Page images and extracted text

^^^^

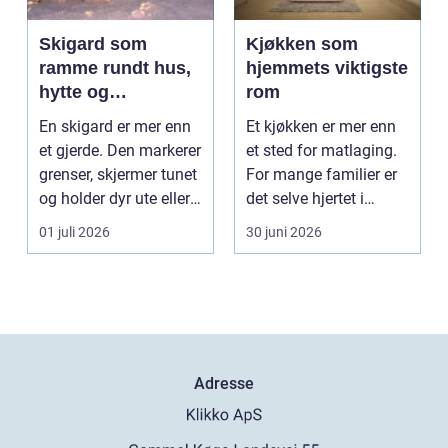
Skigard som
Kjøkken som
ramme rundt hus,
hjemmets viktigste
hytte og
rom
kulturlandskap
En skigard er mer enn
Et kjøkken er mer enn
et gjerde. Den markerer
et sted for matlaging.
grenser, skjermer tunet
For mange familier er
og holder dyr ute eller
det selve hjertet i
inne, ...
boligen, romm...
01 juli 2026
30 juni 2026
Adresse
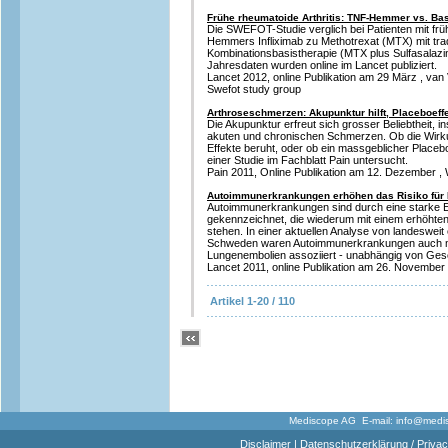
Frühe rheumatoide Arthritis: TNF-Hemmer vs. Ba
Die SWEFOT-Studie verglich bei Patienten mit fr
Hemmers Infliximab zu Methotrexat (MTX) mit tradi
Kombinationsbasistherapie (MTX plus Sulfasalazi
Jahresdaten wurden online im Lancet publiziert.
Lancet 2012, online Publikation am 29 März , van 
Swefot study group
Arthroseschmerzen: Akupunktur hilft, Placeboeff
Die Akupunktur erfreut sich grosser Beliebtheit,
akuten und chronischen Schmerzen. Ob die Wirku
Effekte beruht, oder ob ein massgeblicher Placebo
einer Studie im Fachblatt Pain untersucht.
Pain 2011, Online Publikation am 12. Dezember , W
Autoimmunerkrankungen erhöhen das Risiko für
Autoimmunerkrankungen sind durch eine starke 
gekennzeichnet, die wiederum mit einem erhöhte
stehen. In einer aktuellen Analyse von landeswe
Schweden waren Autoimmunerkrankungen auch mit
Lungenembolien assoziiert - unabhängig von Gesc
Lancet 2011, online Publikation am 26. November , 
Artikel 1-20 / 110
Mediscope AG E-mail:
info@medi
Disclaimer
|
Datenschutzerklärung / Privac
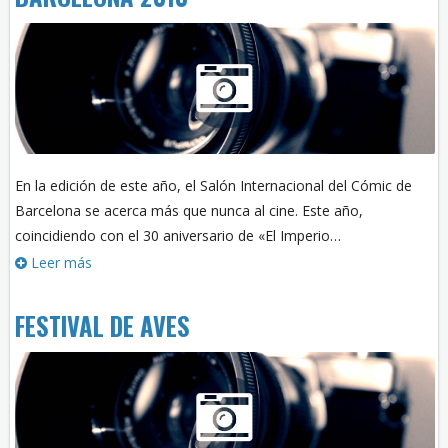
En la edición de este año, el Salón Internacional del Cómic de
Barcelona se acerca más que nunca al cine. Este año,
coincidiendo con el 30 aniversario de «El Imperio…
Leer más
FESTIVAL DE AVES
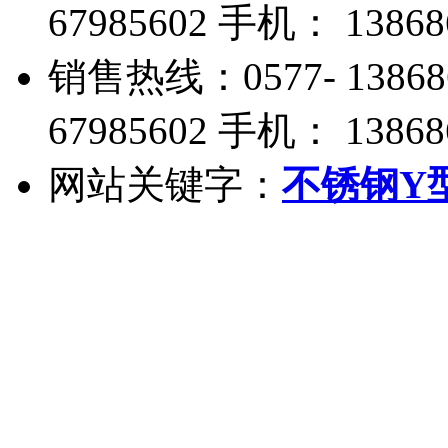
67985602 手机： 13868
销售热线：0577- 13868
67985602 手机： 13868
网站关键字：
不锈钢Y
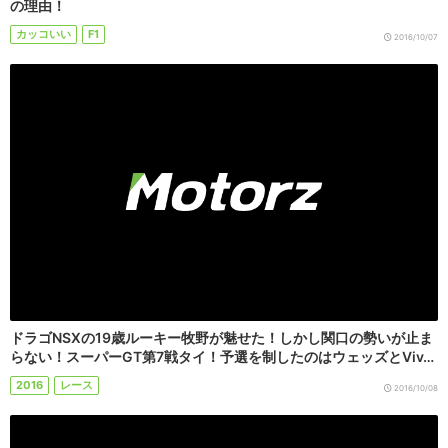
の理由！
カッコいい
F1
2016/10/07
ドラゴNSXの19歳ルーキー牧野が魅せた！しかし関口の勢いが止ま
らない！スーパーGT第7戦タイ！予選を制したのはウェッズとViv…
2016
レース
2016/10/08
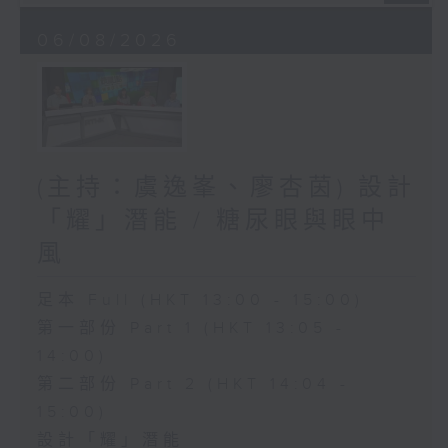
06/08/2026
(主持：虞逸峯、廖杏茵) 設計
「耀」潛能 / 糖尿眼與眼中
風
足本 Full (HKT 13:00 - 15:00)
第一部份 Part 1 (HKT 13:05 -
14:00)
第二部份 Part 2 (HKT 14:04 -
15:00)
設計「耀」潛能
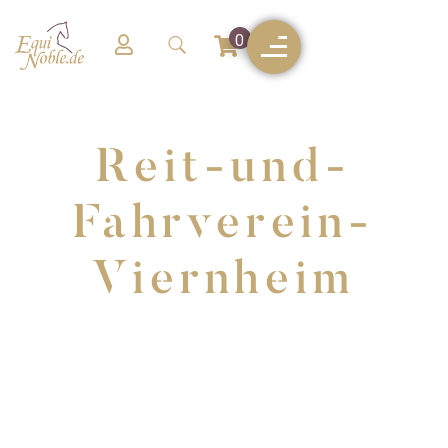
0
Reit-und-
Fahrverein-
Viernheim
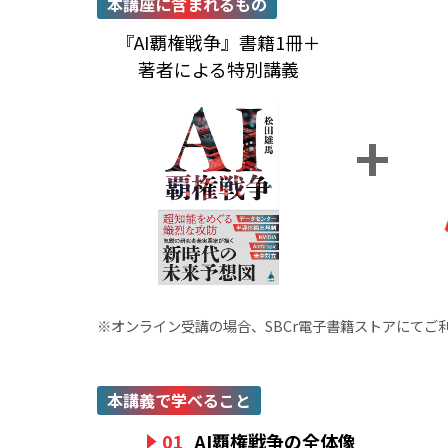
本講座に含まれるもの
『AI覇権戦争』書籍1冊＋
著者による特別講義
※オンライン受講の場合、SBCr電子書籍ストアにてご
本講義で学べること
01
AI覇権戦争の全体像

^^^^

**What the exercise asks:** Leave the images out and print each entry exactly.

**Exercise answer:**
Skigard som
Kjøkken som
ramme rundt hus,
hjemmets viktigste
hytte og
rom
kulturlandskap
En skigard er mer enn
Et kjøkken er mer enn
et gjerde. Den markerer
et sted for matlaging.
grenser, skjermer tunet
For mange familier er
og holder dyr ute eller
det selve hjertet i
inne, ...
boligen, romm...
01 juli 2026
30 juni 2026
Adresse
Frühe rheumatoide Arthritis: TNF-Hemmer vs. Ba
Die SWEFOT-Studie verglich bei Patienten mit fr
Hemmers Infliximab zu Methotrexat (MTX) mit tradi
Kombinationsbasistherapie (MTX plus Sulfasalazi
Jahresdaten wurden online im Lancet publiziert.
Lancet 2012, online Publikation am 29 März , van 
Swefot study group
Arthroseschmerzen: Akupunktur hilft, Placeboeff
Die Akupunktur erfreut sich grosser Beliebtheit,
akuten und chronischen Schmerzen. Ob die Wirku
Effekte beruht, oder ob ein massgeblicher Placebo
einer Studie im Fachblatt Pain untersucht.
Pain 2011, Online Publikation am 12. Dezember , W
Autoimmunerkrankungen erhöhen das Risiko für
Autoimmunerkrankungen sind durch eine starke 
gekennzeichnet, die wiederum mit einem erhöhte
stehen. In einer aktuellen Analyse von landeswe
Schweden waren Autoimmunerkrankungen auch mit
Lungenembolien assoziiert - unabhängig von Gesc
Lancet 2011, online Publikation am 26. November , 
Artikel 1-20 / 110
Mediscope AG E-mail:
info@medi
Disclaimer
|
Datenschutzerklärung / Privac
En la edición de este año, el Salón Internacional del Cómic de
Barcelona se acerca más que nunca al cine. Este año,
coincidiendo con el 30 aniversario de «El Imperio…
Leer más
FESTIVAL DE AVES
67985602 手机： 13868
销售热线：0577- 13868
67985602 手机： 13868
网站关键字：
不锈钢Y
の理由！
カッコいい
F1
2016/10/07
ドラゴNSXの19歳ルーキー牧野が魅せた！しかし関口の勢いが止ま
らない！スーパーGT第7戦タイ！予選を制したのはウェッズとViv…
2016
レース
2016/10/08
06/08/2026
(主持：虞逸峯、廖杏茵) 設計
「耀」潛能 / 糖尿眼與眼中
風
足本 Full (HKT 13:00 - 15:00)
第一部份 Part 1 (HKT 13:05 -
14:00)
第二部份 Part 2 (HKT 14:04 -
15:00)
設計「耀」潛能
0
Reit-und-
Fahrverein-
Viernheim
本講座に含まれるもの
『AI覇権戦争』書籍1冊＋
著者による特別講義
※オンライン受講の場合、SBCr電子書籍ストアにてご
本講義で学べること
01
AI覇権戦争の全体像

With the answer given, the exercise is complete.